The Corning Museum of Glass has acquired Continuous Mile, an ambitious large-scale sculpture by contemporary artist Liza Lou (American, b. 1969), to be installed in the Museum’s North Wing contemporary galleries, which will open later this year.
Continuous Mile (2006–08) is a monumental sculpture composed of 4.5 million, glossy, black glass beads woven onto a mile-long cotton rope that is coiled and stacked. Standing about 3 feet high and stretching nearly 5 feet in diameter, the sculpture took Lou two years to make with a team of beadworkers from several townships in KwaZulu-Natal, South Africa. Conceived as a work about work, Continuous Mile is exquisitely made and manifests the social concerns that run throughout the artist’s work.
“We look forward to inaugurating our new North Wing galleries with Liza Lou’s large-scale work,” said Karol Wight, the Museum’s executive director. “The new galleries will be devoted to the display and interpretation of contemporary art in glass and we look forward to highlighting artists like Liza Lou, who are pushing the boundaries of how glass is used in art today.”
“Liza Lou has redefined beading by removing it from a decorative context,” said Tina Oldknow, curator of modern glass. “Trained as a painter, Lou used colored lines of beads like brushstrokes to decorate the surfaces of her early sculptures and installations. In her more recent work, such as Continuous Mile, the bead no longer decorates the surface, but actually creates sculptural form.”
Lou creates meticulously beaded works that reference recurring themes, such as labor, confinement, wonder, and human endurance. Lou emerged as a presence in the art world in 1996 with Kitchen (1991–96), a nearly life-size reproduction of a kitchen entirely covered in beads, which was featured in an exhibition at the New Museum in New York. The work is an over-the-top commentary on women’s work, popular culture and nostalgia, complete with a perfectly beaded crumpled bag of potato chips, a spilled soft drink, and a sink full of dishes in water. Lou has gone on to explore diverse subjects through the course of her prolific career. Examples of her other work include Security Fence (2005) is a full-scale, silver beaded enclosure of chain-link and razor wire that can neither be entered nor exited. Untitled 10 (2011–2012) is one of a series of monochromatic beaded paintings in the tradition of American minimalist painters such as Agnes Martin, Sol LeWitt, and Robert Ryman.
Tina Oldknow: I thought we would begin our conversation by discussing one sculpture in particular: Continuous Mile. How did the idea for this work come about?

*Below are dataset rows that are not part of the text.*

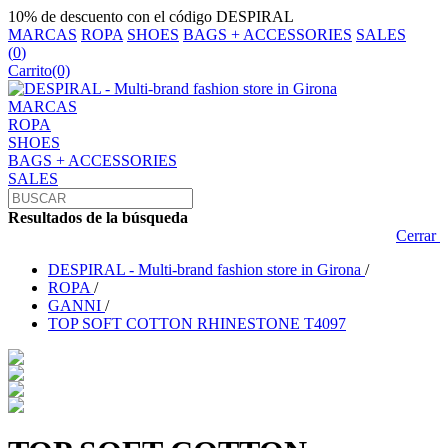
10% de descuento con el código DESPIRAL
MARCAS
ROPA
SHOES
BAGS + ACCESSORIES
SALES
(
0
)
Carrito
(0)
MARCAS
ROPA
SHOES
BAGS + ACCESSORIES
SALES
Resultados de la búsqueda
Cerrar
DESPIRAL - Multi-brand fashion store in Girona
/
ROPA
/
GANNI
/
TOP SOFT COTTON RHINESTONE T4097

Liza Lou: Continuous Mile is a meditation on process. It’s a project that is spread across seven different townships in KwaZulu-Natal. The idea for me was a way of holding hands across a community, and the way in which an art process can be a kind of lifeline for everyone involved. I could not have woven a mile-long rope on my own. When I install Continuous Mile, I often feel as though I am holding the hands of so many people: the factory that made the beads in the Czech Republic, Thandazile and Zanele, Nomalungisa and Nonhlanhla, Buhle, S’bonelo and Nomusa and all of my friends in South Africa who wove the piece with so much care. Installing it, I’m on my hands and knees for a mile and I’m thinking of them.

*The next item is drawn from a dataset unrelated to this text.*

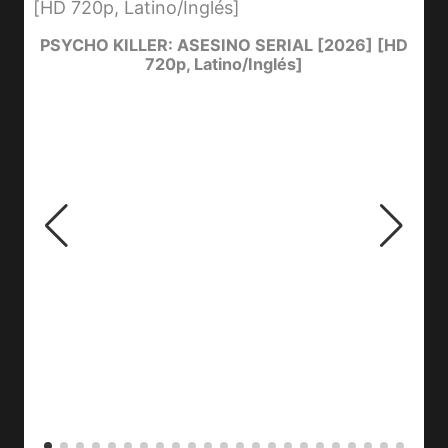
e
PSYCHO KILLER: ASESINO SERIAL [2026] [HD
720p, Latino/Inglés]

Oldknow: How long did it take you and your assistants to make Continuous Mile?
Lou: Over 50 people worked on Continuous Mile for a period of over a year. The process was integral to the piece. There wasn’t a rush for completion. The idea was to employ as many people as possible, using the slowest possible technique in order to engage a community, and to build homes in the process of making an art work.
Oldknow: What has been the influence of South Africa on your work and process?
Lou: I’d been using glass beads in my sculpture for many years prior to being in South Africa. But since my time there, I have developed a deeper respect and reverence for the material. Beads have no art historical associations—the baggage beads carry has got to do with craft and with kitsch. I was interested in the latter and at first was using them in a tongue-in-cheek, ironic way. The question was, how to turn a banal scene—a kitchen, or a back yard—into a kind of shrine. Beads seemed to me to be the perfect fit: glittering, slightly sleazy, cheap and yet require prodigious amount of labor. The tension between the overblown zealous “wow” factor of a beaded room and the serious hairshirt kind of labor I was undertaking privately was very interesting to me, and galvanized my practice for over a decade.
Living and working in Africa, I’ve experienced the mystical aspect of beads, which are used in traditional ceremonies to speak to the ancestors, in funerals and religious ceremonies, and also in the day-to-day struggle for survival. As a result, my process has become more organic and it incorporates the struggle for survival, mistakes, chance. There is that quote from Frank Stella, wanting his paintings to look as good as the paint does in the can. Over the past several years, I’ve been thinking about the material and the process as being enough of a subject matter—no need to add much else—there is enough drama embedded there.